Simply put, the majority of text documents are digital analogues of traditional publications and can therefore range in size and complexity from fairly simple reports and short papers through to substantial documents such as theses or books. These files consist predominantly of structured text (sentences, paragraphs, pages, chapters) but often include other elements such as images, figures and tabular data.

Digital texts can be produced in a variety of ways though most are largely created from scratch in word processing packages such as Microsoft Word and OpenOffice. In terms of actual formats, files produced by word processing packages have in the past been predominantly stored in proprietary binary file formats although more recent packages such as Microsoft Word 2007 and OpenOffice have highlighted a distinct move towards human readable xml-based formats and standards such as .docx (part of the Office Open XML[1] format) and .odt (part of the OpenDocument [2] format).

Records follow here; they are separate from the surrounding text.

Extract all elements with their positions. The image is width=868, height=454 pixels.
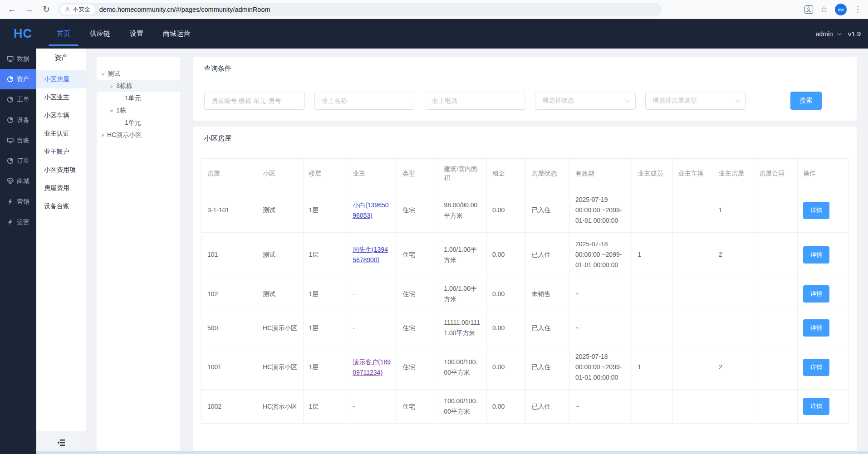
cell-owner: 周先生(13945678900) bbox=[347, 233, 397, 277]
reload-button[interactable]: ↻ bbox=[41, 4, 52, 15]
topnav-tab-设置[interactable]: 设置 bbox=[129, 19, 144, 49]
submenu-item-房屋费用[interactable]: 房屋费用 bbox=[36, 179, 86, 197]
profile-avatar[interactable]: xw bbox=[835, 4, 847, 15]
select-placeholder: 请选择房屋类型 bbox=[652, 97, 697, 105]
cell-houses bbox=[713, 390, 754, 424]
community-tree-panel: 测试 3栋栋 1单元 1栋 1单元 HC演示小区 bbox=[97, 57, 180, 454]
cell-floor: 1层 bbox=[303, 311, 347, 345]
sidebar-item-资产[interactable]: 资产 bbox=[0, 69, 36, 89]
submenu-item-设备台账[interactable]: 设备台账 bbox=[36, 197, 86, 215]
cell-area: 1.00/1.00平方米 bbox=[438, 233, 487, 277]
tree-node[interactable]: HC演示小区 bbox=[97, 129, 180, 141]
cell-status: 已入住 bbox=[526, 188, 570, 233]
search-input-业主电话[interactable] bbox=[425, 92, 525, 110]
owner-link[interactable]: 周先生(13945678900) bbox=[353, 246, 388, 264]
tree-expander-icon[interactable] bbox=[101, 73, 105, 76]
cell-rent: 0.00 bbox=[487, 311, 526, 345]
table-row: 102 测试 1层 - 住宅 1.00/1.00平方米 0.00 未销售 ~ 详… bbox=[202, 277, 848, 311]
collapse-sidebar-button[interactable] bbox=[36, 431, 86, 454]
submenu-item-小区车辆[interactable]: 小区车辆 bbox=[36, 107, 86, 125]
security-chip[interactable]: ⚠ 不安全 bbox=[60, 5, 95, 15]
cell-room: 3-1-101 bbox=[202, 188, 257, 233]
app-logo[interactable]: HC bbox=[14, 27, 32, 41]
select-placeholder: 请选择状态 bbox=[542, 97, 574, 105]
cell-owner: - bbox=[347, 311, 397, 345]
detail-button[interactable]: 详情 bbox=[803, 202, 829, 219]
sidebar-item-运营[interactable]: 运营 bbox=[0, 212, 36, 232]
sidebar-item-数据[interactable]: 数据 bbox=[0, 49, 36, 69]
cell-houses: 2 bbox=[713, 233, 754, 277]
cell-owner: 小白(13965096053) bbox=[347, 188, 397, 233]
table-header-row: 房屋小区楼层业主类型建筑/室内面积租金房屋状态有效期业主成员业主车辆业主房屋房屋… bbox=[202, 159, 848, 188]
column-header-业主房屋: 业主房屋 bbox=[713, 159, 754, 188]
cell-community: 测试 bbox=[257, 277, 303, 311]
detail-button[interactable]: 详情 bbox=[803, 246, 829, 264]
detail-button[interactable]: 详情 bbox=[803, 398, 829, 415]
tree-node[interactable]: 1单元 bbox=[97, 92, 180, 104]
translate-icon[interactable]: 文 bbox=[804, 5, 813, 14]
cell-type: 住宅 bbox=[397, 345, 438, 390]
sidebar-item-商城[interactable]: 商城 bbox=[0, 171, 36, 191]
bookmark-star-icon[interactable]: ☆ bbox=[820, 5, 828, 15]
submenu-item-业主认证[interactable]: 业主认证 bbox=[36, 125, 86, 143]
select-请选择房屋类型[interactable]: 请选择房屋类型 bbox=[645, 92, 746, 110]
cell-room: 102 bbox=[202, 277, 257, 311]
select-请选择状态[interactable]: 请选择状态 bbox=[535, 92, 636, 110]
sidebar-item-台账[interactable]: 台账 bbox=[0, 130, 36, 151]
tree-expander-icon[interactable] bbox=[110, 110, 113, 112]
browser-menu-icon[interactable]: ⋮ bbox=[854, 5, 862, 14]
tree-node[interactable]: 测试 bbox=[97, 68, 180, 80]
tree-node[interactable]: 3栋栋 bbox=[97, 80, 180, 92]
horizontal-scrollbar[interactable] bbox=[36, 451, 868, 454]
bolt-icon bbox=[7, 198, 14, 205]
sidebar-item-营销[interactable]: 营销 bbox=[0, 191, 36, 212]
address-bar[interactable]: ⚠ 不安全 demo.homecommunity.cn/#/pages/comm… bbox=[58, 3, 662, 16]
cell-status: 已入住 bbox=[526, 390, 570, 424]
submenu-item-小区房屋[interactable]: 小区房屋 bbox=[36, 70, 86, 88]
detail-button[interactable]: 详情 bbox=[803, 285, 829, 303]
tree-node[interactable]: 1栋 bbox=[97, 104, 180, 117]
cell-houses: 1 bbox=[713, 188, 754, 233]
topnav-tab-供应链[interactable]: 供应链 bbox=[89, 19, 111, 49]
cell-members bbox=[632, 188, 672, 233]
topnav-tab-首页[interactable]: 首页 bbox=[56, 19, 71, 49]
topnav-tabs: 首页 供应链 设置 商城运营 bbox=[56, 19, 191, 49]
cell-status: 已入住 bbox=[526, 311, 570, 345]
detail-button[interactable]: 详情 bbox=[803, 319, 829, 337]
search-input-业主名称[interactable] bbox=[314, 92, 415, 110]
tree-node[interactable]: 1单元 bbox=[97, 117, 180, 129]
sidebar-item-工单[interactable]: 工单 bbox=[0, 89, 36, 110]
cell-community: HC演示小区 bbox=[257, 311, 303, 345]
cell-area: 100.00/100.00平方米 bbox=[438, 345, 487, 390]
table-row: 101 测试 1层 周先生(13945678900) 住宅 1.00/1.00平… bbox=[202, 233, 848, 277]
room-list-card: 小区房屋 房屋小区楼层业主类型建筑/室内面积租金房屋状态有效期业主成员业主车辆业… bbox=[193, 127, 857, 454]
topnav-tab-商城运营[interactable]: 商城运营 bbox=[162, 19, 191, 49]
cell-room: 500 bbox=[202, 311, 257, 345]
owner-link[interactable]: 演示客户(18909711234) bbox=[353, 358, 391, 376]
search-button[interactable]: 搜索 bbox=[790, 92, 822, 110]
column-header-房屋合同: 房屋合同 bbox=[754, 159, 798, 188]
user-menu[interactable]: admin bbox=[816, 30, 833, 38]
owner-link[interactable]: 小白(13965096053) bbox=[353, 201, 388, 219]
submenu-item-小区业主[interactable]: 小区业主 bbox=[36, 88, 86, 107]
cell-type: 住宅 bbox=[397, 390, 438, 424]
detail-button[interactable]: 详情 bbox=[803, 359, 829, 376]
cell-area: 100.00/100.00平方米 bbox=[438, 390, 487, 424]
sidebar-item-订单[interactable]: 订单 bbox=[0, 151, 36, 171]
chevron-down-icon bbox=[736, 98, 740, 103]
chevron-down-icon bbox=[837, 31, 842, 35]
globe-icon bbox=[7, 157, 14, 164]
tree-expander-icon[interactable] bbox=[110, 86, 113, 88]
back-button[interactable]: ← bbox=[6, 5, 17, 15]
submenu-item-小区费用项[interactable]: 小区费用项 bbox=[36, 161, 86, 179]
search-input-房屋编号 楼栋-单元-房号[interactable] bbox=[204, 92, 305, 110]
warning-icon: ⚠ bbox=[65, 6, 70, 13]
submenu-item-业主账户[interactable]: 业主账户 bbox=[36, 143, 86, 161]
column-header-楼层: 楼层 bbox=[303, 159, 347, 188]
cell-contract bbox=[754, 277, 798, 311]
tree-expander-icon[interactable] bbox=[102, 133, 104, 137]
sidebar-item-设备[interactable]: 设备 bbox=[0, 110, 36, 130]
forward-button[interactable]: → bbox=[24, 5, 34, 15]
cell-validity: 2025-07-18 00:00:00 ~2099-01-01 00:00:00 bbox=[570, 233, 632, 277]
table-row: 500 HC演示小区 1层 - 住宅 11111.00/1111.00平方米 0… bbox=[202, 311, 848, 345]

In addition to the formats in which documents are originally created, many text documents in their final versions may be stored and disseminated in a common interchange format, most notably Adobe’s Portable Document Format [3] (PDF), which allows the format and structure of a document to remain consistent across a variety of platforms while also removing much of the editing possibilities.

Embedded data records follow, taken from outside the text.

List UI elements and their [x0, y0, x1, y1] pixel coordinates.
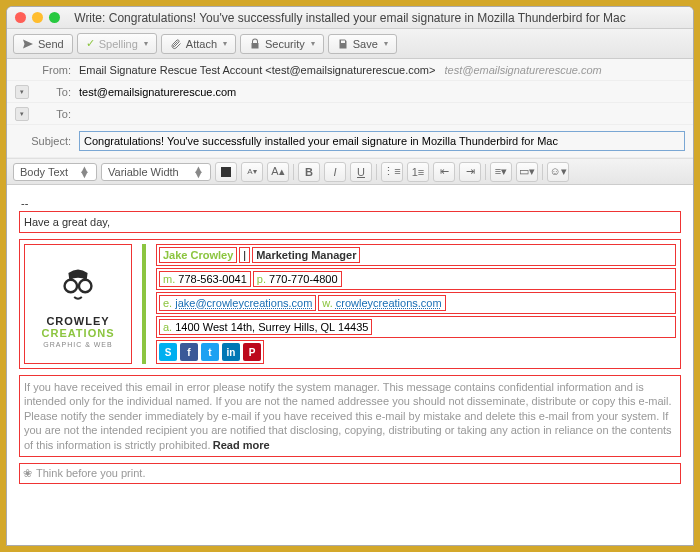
logo-icon — [54, 261, 102, 311]
format-toolbar: Body Text▲▼ Variable Width▲▼ A▾ A▴ B I U… — [7, 159, 693, 185]
emoji-button[interactable]: ☺▾ — [547, 162, 569, 182]
number-list-button[interactable]: 1≡ — [407, 162, 429, 182]
subject-row: Subject: — [7, 125, 693, 158]
linkedin-icon[interactable]: in — [222, 343, 240, 361]
svg-point-0 — [65, 279, 77, 291]
brand-line2: CREATIONS — [42, 327, 115, 339]
greeting-block: Have a great day, — [19, 211, 681, 233]
sig-phone: 770-770-4800 — [269, 273, 338, 285]
bullet-list-button[interactable]: ⋮≡ — [381, 162, 403, 182]
lock-icon — [249, 38, 261, 50]
to-input[interactable] — [79, 86, 685, 98]
save-button[interactable]: Save▾ — [328, 34, 397, 54]
underline-button[interactable]: U — [350, 162, 372, 182]
window-title: Write: Congratulations! You've successfu… — [7, 11, 693, 25]
insert-button[interactable]: ▭▾ — [516, 162, 538, 182]
twitter-icon[interactable]: t — [201, 343, 219, 361]
font-size-down-button[interactable]: A▾ — [241, 162, 263, 182]
leaf-icon: ❀ — [23, 467, 32, 480]
indent-button[interactable]: ⇥ — [459, 162, 481, 182]
info-column: Jake Crowley | Marketing Manager m. 778-… — [156, 244, 676, 364]
skype-icon[interactable]: S — [159, 343, 177, 361]
message-body[interactable]: -- Have a great day, CROWLEY CREATIONS G… — [7, 185, 693, 533]
from-row: From: Email Signature Rescue Test Accoun… — [7, 59, 693, 81]
save-icon — [337, 38, 349, 50]
attach-button[interactable]: Attach▾ — [161, 34, 236, 54]
sig-mobile: 778-563-0041 — [178, 273, 247, 285]
sig-address: 1400 West 14th, Surrey Hills, QL 14435 — [175, 321, 368, 333]
brand-line1: CROWLEY — [46, 315, 109, 327]
from-label: From: — [15, 64, 79, 76]
titlebar: Write: Congratulations! You've successfu… — [7, 7, 693, 29]
sig-email[interactable]: jake@crowleycreations.com — [175, 297, 312, 309]
to2-input[interactable] — [79, 108, 685, 120]
read-more-link[interactable]: Read more — [213, 439, 270, 451]
accent-bar — [142, 244, 146, 364]
brand-tagline: GRAPHIC & WEB — [43, 341, 112, 348]
field-chevron-icon[interactable]: ▾ — [15, 85, 29, 99]
logo-cell: CROWLEY CREATIONS GRAPHIC & WEB — [24, 244, 132, 364]
align-button[interactable]: ≡▾ — [490, 162, 512, 182]
facebook-icon[interactable]: f — [180, 343, 198, 361]
send-icon — [22, 38, 34, 50]
svg-point-1 — [79, 279, 91, 291]
spelling-button[interactable]: ✓Spelling▾ — [77, 33, 157, 54]
eco-footer: ❀ Think before you print. — [19, 463, 681, 484]
disclaimer-block: If you have received this email in error… — [19, 375, 681, 457]
headers-section: From: Email Signature Rescue Test Accoun… — [7, 59, 693, 159]
greeting-text: Have a great day, — [22, 214, 678, 230]
subject-label: Subject: — [15, 135, 79, 147]
from-value[interactable]: Email Signature Rescue Test Account <tes… — [79, 64, 685, 76]
send-button[interactable]: Send — [13, 34, 73, 54]
font-size-up-button[interactable]: A▴ — [267, 162, 289, 182]
paragraph-select[interactable]: Body Text▲▼ — [13, 163, 97, 181]
subject-input[interactable] — [79, 131, 685, 151]
sig-name: Jake Crowley — [159, 247, 237, 263]
paperclip-icon — [170, 38, 182, 50]
pinterest-icon[interactable]: P — [243, 343, 261, 361]
to-label: To: — [35, 86, 79, 98]
field-chevron-icon[interactable]: ▾ — [15, 107, 29, 121]
signature-separator: -- — [19, 195, 681, 211]
security-button[interactable]: Security▾ — [240, 34, 324, 54]
color-button[interactable] — [215, 162, 237, 182]
sig-website[interactable]: crowleycreations.com — [336, 297, 442, 309]
social-row: S f t in P — [156, 340, 264, 364]
main-toolbar: Send ✓Spelling▾ Attach▾ Security▾ Save▾ — [7, 29, 693, 59]
signature-block: CROWLEY CREATIONS GRAPHIC & WEB Jake Cro… — [19, 239, 681, 369]
font-select[interactable]: Variable Width▲▼ — [101, 163, 211, 181]
to-row: ▾ To: — [7, 81, 693, 103]
bold-button[interactable]: B — [298, 162, 320, 182]
compose-window: Write: Congratulations! You've successfu… — [6, 6, 694, 546]
to2-label: To: — [35, 108, 79, 120]
to2-row: ▾ To: — [7, 103, 693, 125]
italic-button[interactable]: I — [324, 162, 346, 182]
outdent-button[interactable]: ⇤ — [433, 162, 455, 182]
sig-title: Marketing Manager — [252, 247, 360, 263]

In addition to documents created within word processing software, a significant proportion of text documents can be created as the result of a digitisation process. Journal digitisation, usually for the preservation or dissemination of pre-digital collections, is often the largest source of digital texts created outside of a word processor. This process generally starts with a digitised image of the hard copy page which is then processed using optical character recognition (OCR) in order to transform the image into ‘real’ (i.e. editable, searchable, etc.) text. The final text, which may also include images and figures, is predominantly stored using the PDF file format though an xml-based format may also be used, especially where dynamic online dissemination is required.

Beyond common word processing formats and PDF files, texts may also exist in a range of plain text or marked up formats such SGML, HTML and XML. This range of formats is discussed in detail in the Oxford Text Archive Preservation Manuals and will be dealt with briefly alongside other formats below.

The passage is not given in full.